El abordaje EMDR (de sus siglas en inglés, Eye Movement Desensitization and Reprocessing) fue desarrollado a finales de los años 80 por la psicóloga norteamericana Francine Shapiro con el objetivo de trabajar los recuerdos traumáticos y los síntomas de estrés asociados a los mismos (Novo et al., 2015).

El protocolo estándar de EMDR consta de ocho fases, que son (Hensley, 2010; Royle y Kerr, 2018; Shapiro, 2001): una primera fase en la que se recoge la historia del paciente. En la segunda fase se prepara al paciente. En la fase tres se evalúa el evento traumático a trabajar estableciendo lo componentes del recuerdo diana de manera estructurada. En la fase cuatro se procede a la desensibilización del recuerdo diana a través de estimulación bilateral.

En la fase cinco, se procede a instalar la creencia positiva y una vez finalizada la instalación, se procede a hacer un escaneo corporal en la fase seis manteniendo el recuerdo diana y la creencia positiva. Si se concluye dicha fase sin presencia de perturbación se pasaría a la fase siete, el cierre de la sesión, sea sesión completa o incompleta. La fase ocho de reevaluación se lleva cabo al principio de cada sesión después de una sesión de desensibilización y consiste en reevaluar el estado de funcionamiento y si se mantienen los resultados de la sesión anterior.

La particularidad de esta técnica es su combinación de diferentes orientaciones psicológicas tanto a nivel teórico como práctico y la incorporación de estimulación bilateral (mediante escucha dicotómica, “tapping” o con una mayor frecuencia mediante movimientos oculares sacádicos horizontales) para desensibilizar el malestar asociado a los recuerdo traumáticos (Amann et al., 2019; Shapiro, 2001). A pesar de la controversia y los cuestionamientos de esta psicoterapia, numerosos estudios de investigación han concluido que los movimientos oculares añaden un efecto importante al tratamiento (Landin-Romero et al., 2018; Lee y Cuijpers, 2013; Jeffries y Davis, 2012).

De esta manera, una revisión sistemática publicada en 2018 (Landin-Romero et al., 2018), recoge y resume los resultados de 87 ensayos clínicos randomizados y controlados organizados en tres grandes categorías acordes a las diferentes hipótesis explicativas sobre la eficacia de EMDR: las hipótesis sustentadas en modelos psicológicos, las hipótesis sustentadas en modelos psicofisiológicos y las hipótesis sustentadas en modelos neurobiológicos.

Las hipótesis más aceptadas hasta el momento se sustentan en modelos psicológicos, y basan su explicación en el modelo de la memoria de trabajo de Badeley y Hitch (Baddeley y Hitch, 1974). Según este modelo, disponemos de un “sistema ejecutivo central” responsable de la integración y coordinación de la información almacenada en diferentes subsistemas (el bucle fonológico que almacena la información verbal y auditiva, y la agenda visoespacial que se encarga de sostener y manipular información visual o espacial).

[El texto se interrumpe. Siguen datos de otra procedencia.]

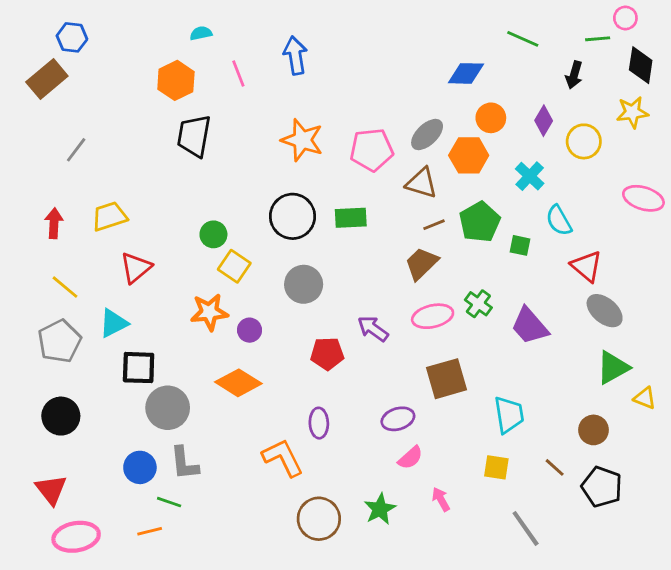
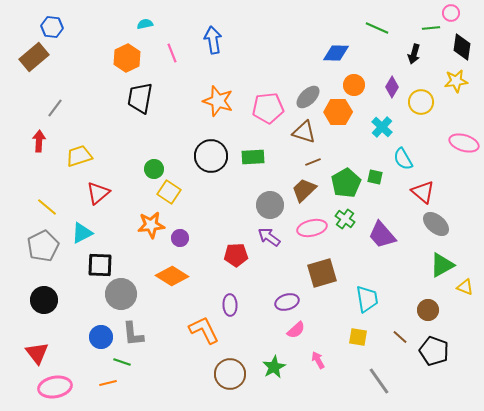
green pentagon: (480, 222) -> (346, 183), moved
red arrow: (54, 223) -> (39, 141), moved
gray circle: (304, 284) -> (270, 205), moved

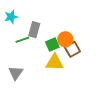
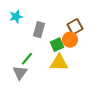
green line: (22, 40) -> (27, 59), moved, turned -32
brown square: (72, 49) -> (75, 27), moved

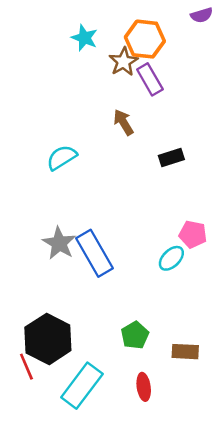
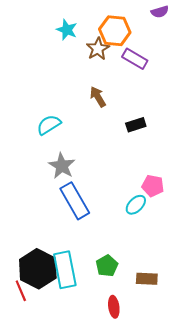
purple rectangle: (150, 79) -> (135, 59), moved, turned -30
gray star: (59, 243) -> (62, 166), moved
cyan rectangle: (82, 386) -> (65, 270), moved, turned -48

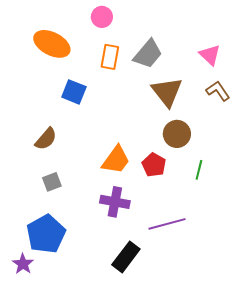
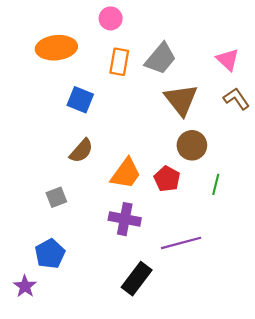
orange ellipse: (52, 44) -> (56, 48), turned -33
brown semicircle: (46, 139) -> (81, 151), moved
blue pentagon: (46, 234) -> (50, 254), size x0.7

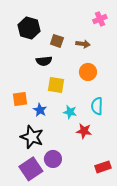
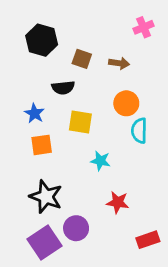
orange square: (20, 99) -> (42, 145), moved
cyan semicircle: (97, 106) -> (139, 131), moved
blue star: (40, 110) -> (34, 113), moved
red star: (84, 131) -> (118, 202), moved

Siguiendo este modelo, la tarea dual resultante de los movimientos oculares y de mantener la imagen del recuerdo, agota la capacidad de la agenda visoespacial y del ejecutivo central y, en consecuencia, la competición en recursos favorece una degradación del recuerdo volviéndolo menos emocional y vívido, por lo que otorga al paciente una sensación de distancia del evento traumático.

En el caso de las hipótesis sustentadas por modelos psicofisiológicos nos encontramos dos modelos explicativos principalmente. Por un lado, hay autores que postulan que los movimientos oculares y la tarea atencional dual promueven cambios psicofisiológicos en el organismo, favoreciendo una reducción de la excitación mediante la activación del sistema nervioso parasimpático (Barrowcliff et al., 2003; Elofsson et al., 2008; Sack et al., 2008).

Por otro, la segunda propuesta plantea que los movimientos oculares provocan cambios fisiológicos similares a los que se producen durante la fase del sueño REM (del inglés «rapid eye movement») y que la integración de la memoria episódica a la memoria semántica se produce mientras dormimos. Los movimientos oculares bilaterales repetidos activarían mecanismos neurológicos similares a los de la fase REM a través de una respuesta de orientación, integrando así las memorias traumáticas (Born et al., 2006; Stickgold & Wehrwein, 2009).

Por último, respecto a las hipótesis sustentadas en modelos neurobiológicos, estudios de neuroimagen funcional han observado una restauración del control cortical, especialmente de regiones frontales, sobre estructuras subcorticales hiperactivadas del sistema límbico como la amígdala (Bergmann, 2008; Landin-Romero, 2018; Lanius et al., 2001, 2003).